[Records from a data collection]
_____

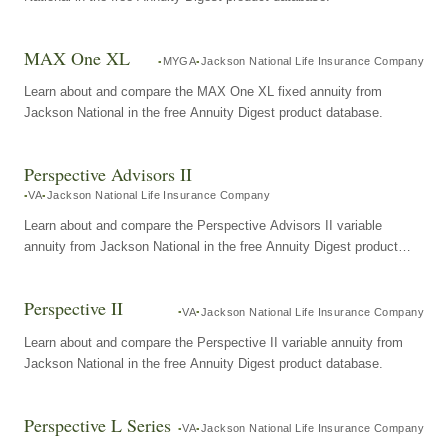
MAX One XL
MYGA
Jackson National Life Insurance Company
Learn about and compare the MAX One XL fixed annuity from
Jackson National in the free Annuity Digest product database.
Perspective Advisors II
VA
Jackson National Life Insurance Company
Learn about and compare the Perspective Advisors II variable
annuity from Jackson National in the free Annuity Digest product
database.
Perspective II
VA
Jackson National Life Insurance Company
Learn about and compare the Perspective II variable annuity from
Jackson National in the free Annuity Digest product database.
Perspective L Series
VA
Jackson National Life Insurance Company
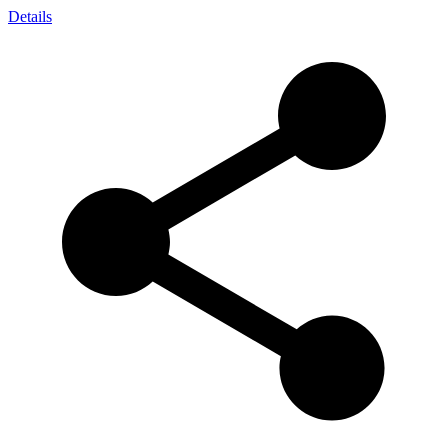
Details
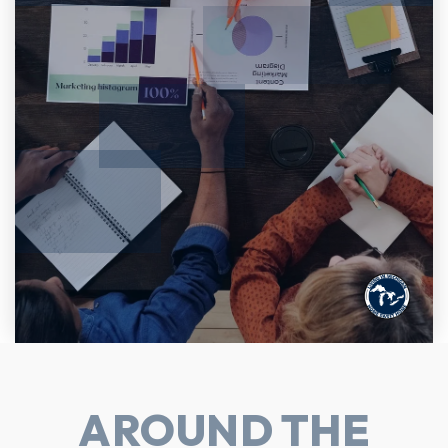
AROUND THE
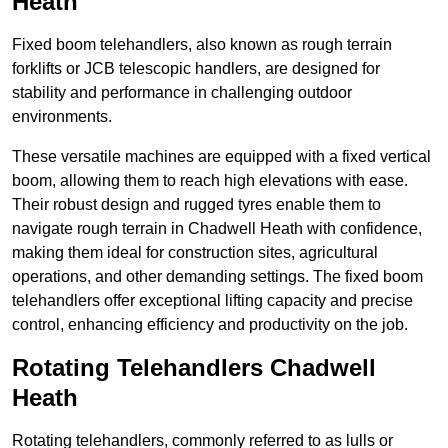
Heath
Fixed boom telehandlers, also known as rough terrain
forklifts or JCB telescopic handlers, are designed for
stability and performance in challenging outdoor
environments.
These versatile machines are equipped with a fixed vertical
boom, allowing them to reach high elevations with ease.
Their robust design and rugged tyres enable them to
navigate rough terrain in Chadwell Heath with confidence,
making them ideal for construction sites, agricultural
operations, and other demanding settings. The fixed boom
telehandlers offer exceptional lifting capacity and precise
control, enhancing efficiency and productivity on the job.
Rotating Telehandlers Chadwell
Heath
Rotating telehandlers, commonly referred to as lulls or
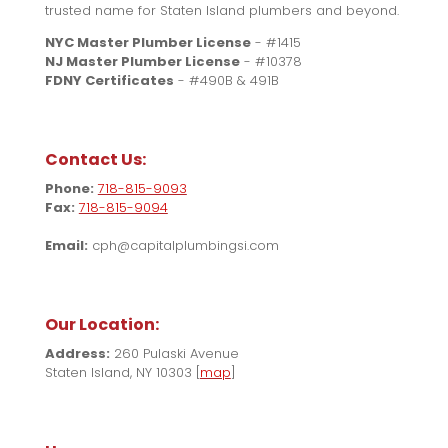
trusted name for Staten Island plumbers and beyond.
NYC Master Plumber License
- #1415
NJ Master Plumber License
- #10378
FDNY Certificates
- #490B & 491B
Contact Us:
Phone:
718-815-9093
Fax:
718-815-9094
Email:
cph@capitalplumbingsi.com
Our Location:
Address:
260 Pulaski Avenue
Staten Island, NY 10303 [
map
]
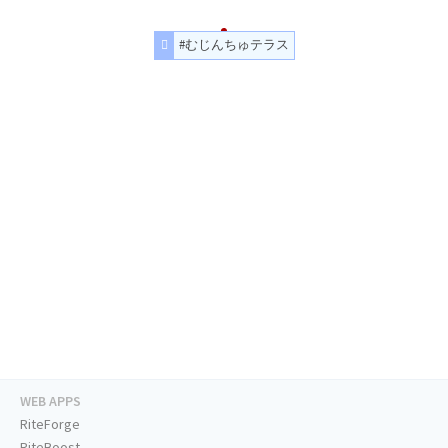
#むじんちゅテラス
WEB APPS
RiteForge
RiteBoost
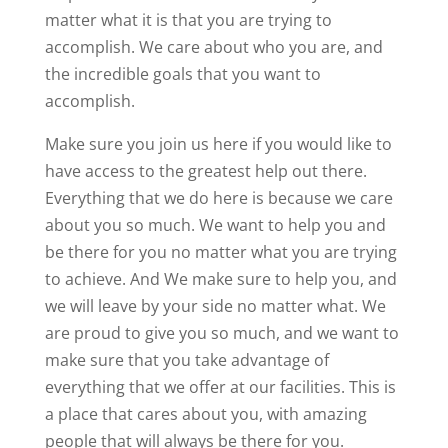
matter what it is that you are trying to
accomplish. We care about who you are, and
the incredible goals that you want to
accomplish.
Make sure you join us here if you would like to
have access to the greatest help out there.
Everything that we do here is because we care
about you so much. We want to help you and
be there for you no matter what you are trying
to achieve. And We make sure to help you, and
we will leave by your side no matter what. We
are proud to give you so much, and we want to
make sure that you take advantage of
everything that we offer at our facilities. This is
a place that cares about you, with amazing
people that will always be there for you.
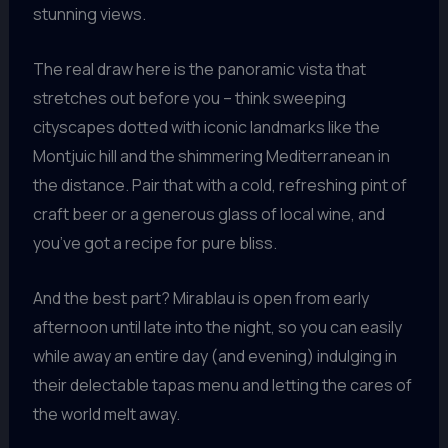
stunning views.
The real draw here is the panoramic vista that
stretches out before you – think sweeping
cityscapes dotted with iconic landmarks like the
Montjuic hill and the shimmering Mediterranean in
the distance. Pair that with a cold, refreshing pint of
craft beer or a generous glass of local wine, and
you’ve got a recipe for pure bliss.
And the best part? Mirablau is open from early
afternoon until late into the night, so you can easily
while away an entire day (and evening) indulging in
their delectable tapas menu and letting the cares of
the world melt away.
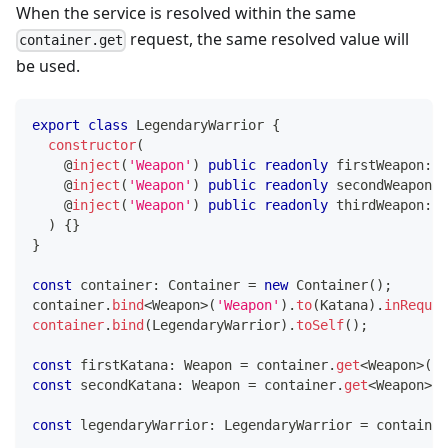
When the service is resolved within the same
request, the same resolved value will
container.get
be used.
export
class
LegendaryWarrior
{
constructor
(
@
inject
(
'Weapon'
)
public
readonly
 firstWeapon
:
 W
@
inject
(
'Weapon'
)
public
readonly
 secondWeapon
:
 
@
inject
(
'Weapon'
)
public
readonly
 thirdWeapon
:
 W
)
{
}
}
const
 container
:
 Container 
=
new
Container
(
)
;
container
.
bind
<
Weapon
>
(
'Weapon'
)
.
to
(
Katana
)
.
inReques
container
.
bind
(
LegendaryWarrior
)
.
toSelf
(
)
;
const
 firstKatana
:
 Weapon 
=
 container
.
get
<
Weapon
>
(
'W
const
 secondKatana
:
 Weapon 
=
 container
.
get
<
Weapon
>
(
'
const
 legendaryWarrior
:
 LegendaryWarrior 
=
 container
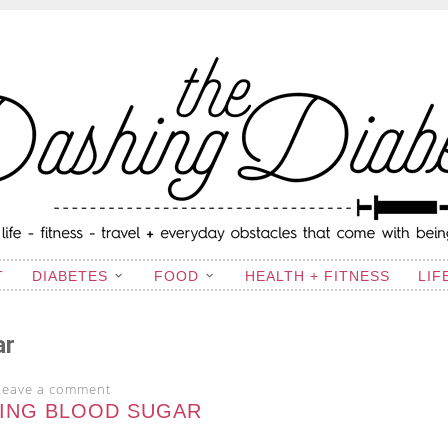
ING DIABETIC
T
DIABETES
FOOD
HEALTH + FITNESS
LIF
ar
Leave a comment
ING BLOOD SUGAR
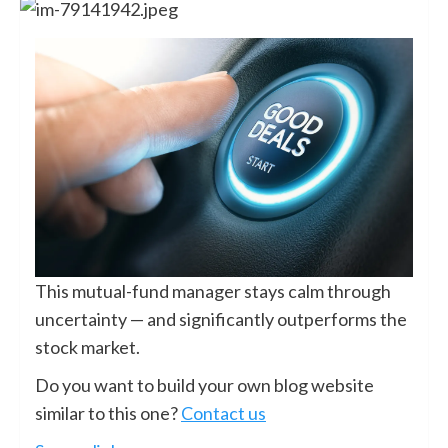
This mutual-fund manager stays calm through
uncertainty — and significantly outperforms the
stock market.
Do you want to build your own blog website
similar to this one?
Contact us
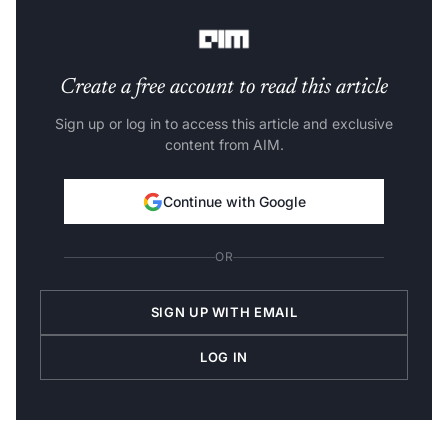
Delivery Center Head.
Create a free account to read this article
Sign up or log in to access this article and exclusive
content from AIM.
Continue with Google
OR
SIGN UP WITH EMAIL
LOG IN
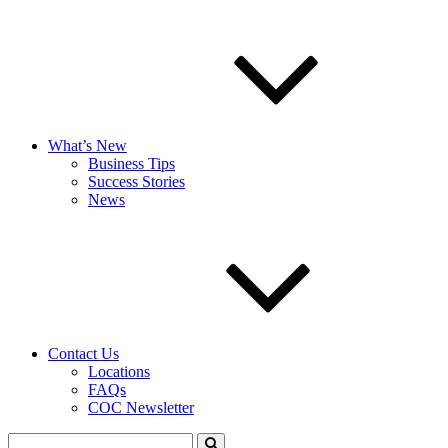
What’s New
Business Tips
Success Stories
News
Contact Us
Locations
FAQs
COC Newsletter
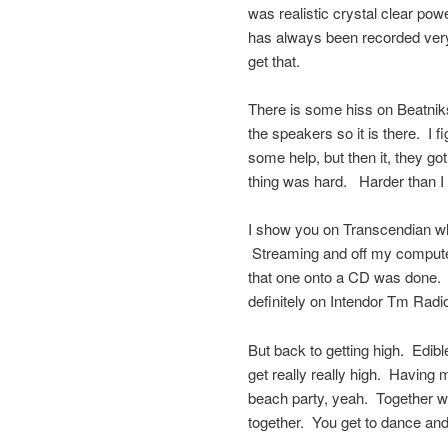
was realistic crystal clear p
has always been recorded very 
get that.
There is some hiss on Beatniks 
the speakers so it is there. I fi
some help, but then it, they g
thing was hard. Harder than I 
I show you on Transcendian wha
Streaming and off my computer 
that one onto a CD was done. 
definitely on Intendor Tm Rad
But back to getting high. Edibl
get really really high. Having 
beach party, yeah. Together wi
together. You get to dance and fl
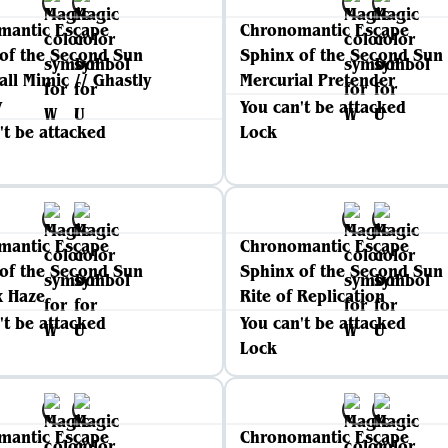
mantic Escape
Chronomantic Escape
of the Second Sun
Sphinx of the Second Sun
all Mimic // Ghastly
Mercurial Pretender
y
You can't be attacked
't be attacked
Lock
mantic Escape
Chronomantic Escape
of the Second Sun
Sphinx of the Second Sun
x Haze
Rite of Replication
't be attacked
You can't be attacked
Lock
mantic Escape
Chronomantic Escape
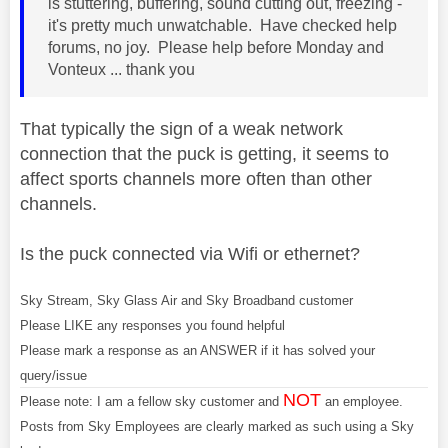
is stuttering, buffering, sound cutting out, freezing -
it's pretty much unwatchable. Have checked help
forums, no joy. Please help before Monday and
Vonteux ... thank you
That typically the sign of a weak network
connection that the puck is getting, it seems to
affect sports channels more often than other
channels.
Is the puck connected via Wifi or ethernet?
Sky Stream, Sky Glass Air and Sky Broadband customer
Please LIKE any responses you found helpful
Please mark a response as an ANSWER if it has solved your
query/issue
NOT
Please note: I am a fellow sky customer and
an employee.
Posts from Sky Employees are clearly marked as such using a Sky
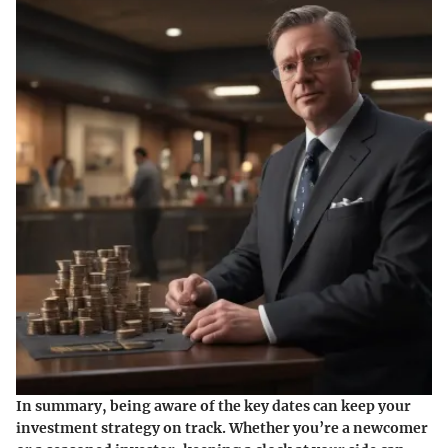
In summary, being aware of the key dates can keep your
investment strategy on track. Whether you’re a newcomer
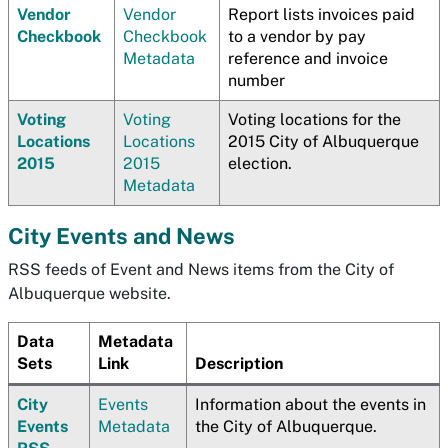
Vendor
Vendor
Report lists invoices paid
Checkbook
Checkbook
to a vendor by pay
Metadata
reference and invoice
number
Voting
Voting
Voting locations for the
Locations
Locations
2015 City of Albuquerque
2015
2015
election.
Metadata
City Events and News
RSS feeds of Event and News items from the City of
Albuquerque website.
Data
Metadata
Sets
Link
Description
City
Events
Information about the events in
Events
Metadata
the City of Albuquerque.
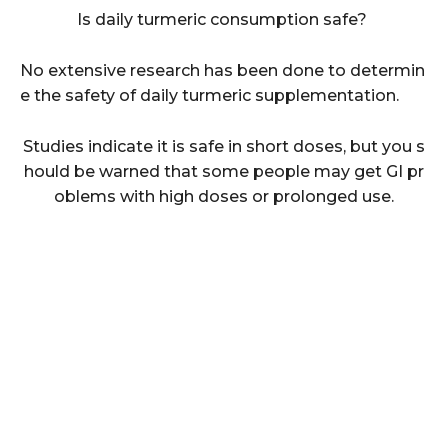
Is daily turmeric consumption safe?
No extensive research has been done to determin
e the safety of daily turmeric supplementation.
Studies indicate it is safe in short doses, but you s
hould be warned that some people may get GI pr
oblems with high doses or prolonged use.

_____

→ Your instructions:
Which of the lines above include the string "article"? Pick them out and copy them.

→ Answer for this exercise:
Create a free account to read this article
Sign up or log in to access this article and exclusive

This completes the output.